Set down the records exactly, and omit any image found in them.

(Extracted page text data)
..............................

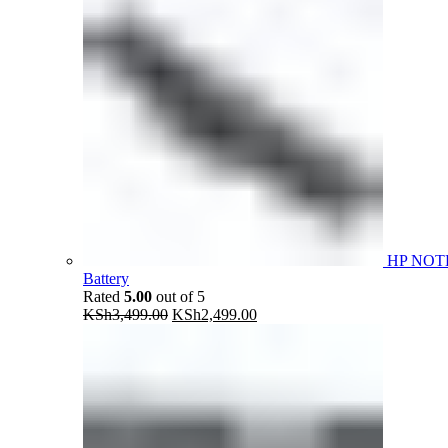
HP NOT
Battery
Rated
5.00
out of 5
Original
Current
KSh
3,499.00
KSh
2,499.00
price
price
was:
is:
KSh3,499.00.
KSh2,499.00.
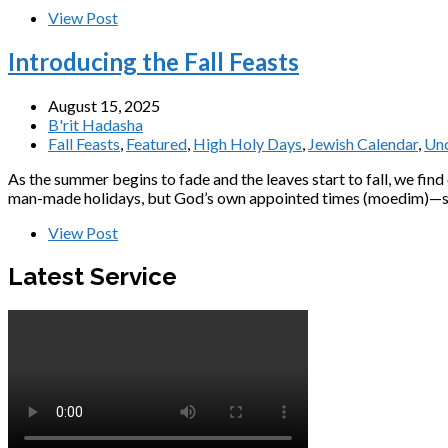
View Post
Introducing the Fall Feasts
August 15, 2025
B'rit Hadasha
Fall Feasts
,
Featured
,
High Holy Days
,
Jewish Calendar
,
Unc
As the summer begins to fade and the leaves start to fall, we fin
man-made holidays, but God’s own appointed times (moedim)—sacr
View Post
Latest Service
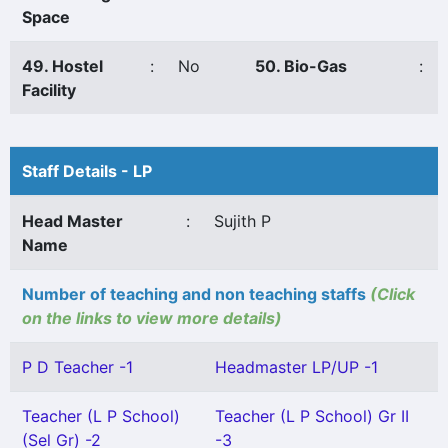
Space
49. Hostel
:
No
50. Bio-Gas
:
Facility
Staff Details - LP
Head Master
:
Sujith P
Name
Number of teaching and non teaching staffs
(Click
on the links to view more details)
P D Teacher -1
Headmaster LP/UP -1
Teacher (L P School)
Teacher (L P School) Gr II
(Sel Gr) -2
-3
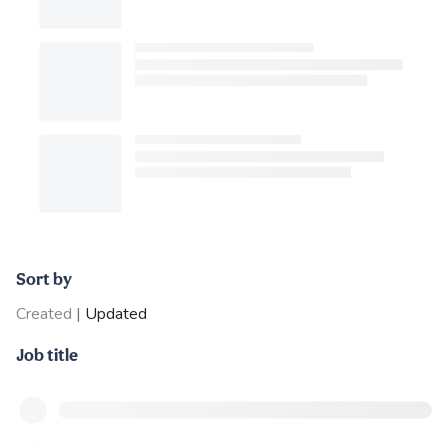
Sort by
Created
|
Updated
Job title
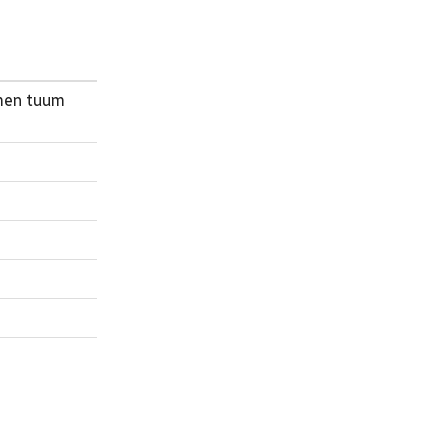
omen tuum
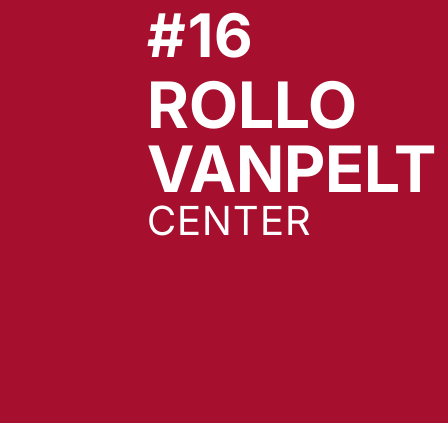
#16
ROLLO
VANPELT
CENTER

..............................

Output below:
HP NOT
Battery
Rated
5.00
out of 5
Original
Current
KSh
3,499.00
KSh
2,499.00
price
price
was:
is:
KSh3,499.00.
KSh2,499.00.
View Post
Introducing the Fall Feasts
August 15, 2025
B'rit Hadasha
Fall Feasts
,
Featured
,
High Holy Days
,
Jewish Calendar
,
Unc
As the summer begins to fade and the leaves start to fall, we fin
man-made holidays, but God’s own appointed times (moedim)—sacr
View Post
Latest Service
Space
49. Hostel
:
No
50. Bio-Gas
:
Facility
Staff Details - LP
Head Master
:
Sujith P
Name
Number of teaching and non teaching staffs
(Click
on the links to view more details)
P D Teacher -1
Headmaster LP/UP -1
Teacher (L P School)
Teacher (L P School) Gr II
(Sel Gr) -2
-3
Sort by
Created
|
Updated
Job title
omen tuum
#16
ROLLO
VANPELT
CENTER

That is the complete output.